Stayflexi’s founders walked us through the pitch deck they used to raise funds as they left Y Combinator. See below.
Stayflexi’s original goal was to make it easy — and profitable — for hotels to accommodate flexible stays. But to get there, the team had to make a new software platform that centralized most hotel operations.
The founders all come from technical roles at computer infrastructure company Oracle.
Traditionally, hotel check-in and check-out times are quite rigid, especially for mid-market or smaller hotels.
The idea came from the founders’ own experiences dealing with inconvenient check-in and check-out times while rooms sat empty during work trips.
As they built out a system to fix flexibility problems, they realized they could also sell more amenity spaces and services like airport pick-up by adding more flexibility to them.
The company’s software not only runs the operations of a hotels, but enables more revenue streams like flexible timing for guests and amenities.
The pandemic has only accelerated these needs, as hotels become more digital and guests’ needs switch.
The company’s software gives guests flexibility, while giving hoteliers a largely automated software package to run their hotel.
The company calculated that its software could bring an extra $300 in revenue and save 30 minutes of administrative time by accommodating all of this guest’s requests.
Though flexibility was the impetus, Stayflexi operates across the entire booking experience.
The company splits its management engine, which runs most of hotel operations, and its sales engine, which drives additional amenity and other sales.
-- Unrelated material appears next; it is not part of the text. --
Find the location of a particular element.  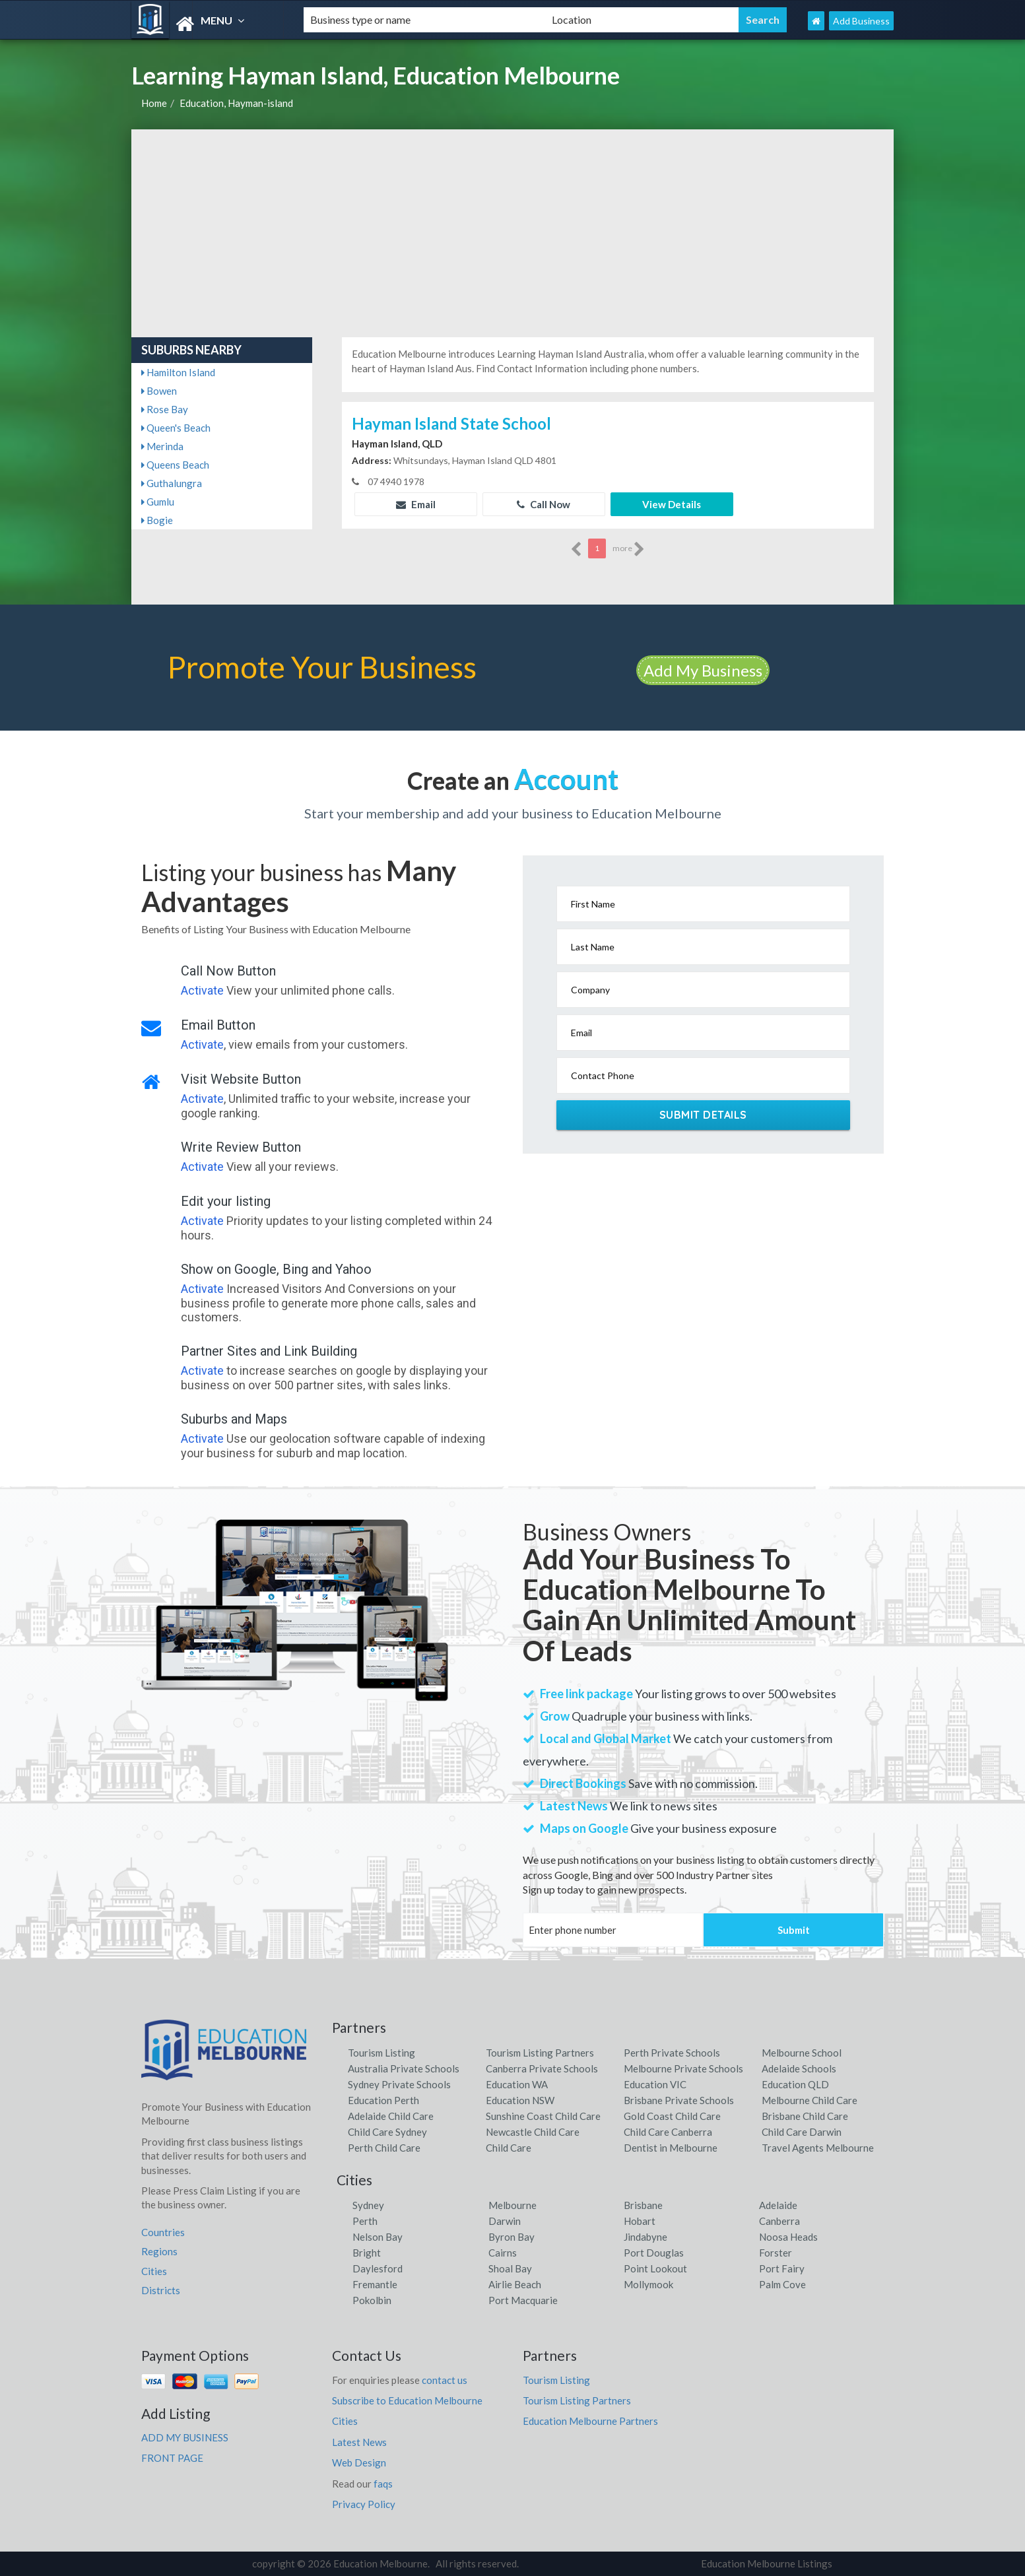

These two different engines make money in different ways, combining the regular revenue of a software-as-a-service business with more transactional forms of revenue.
The company is already up to 700 properties — 50 more the deck was written — across 6 countries. They are focused on India and the US.
The company integrates with all of the major ways guests book, as well as payment processors like Stripe.
With this round of funding, the company is hoping to grow to over 3,000 properties across the US and India.
The company’s contact page, which also references that some of its data on the hospitality industry comes from Deloitte.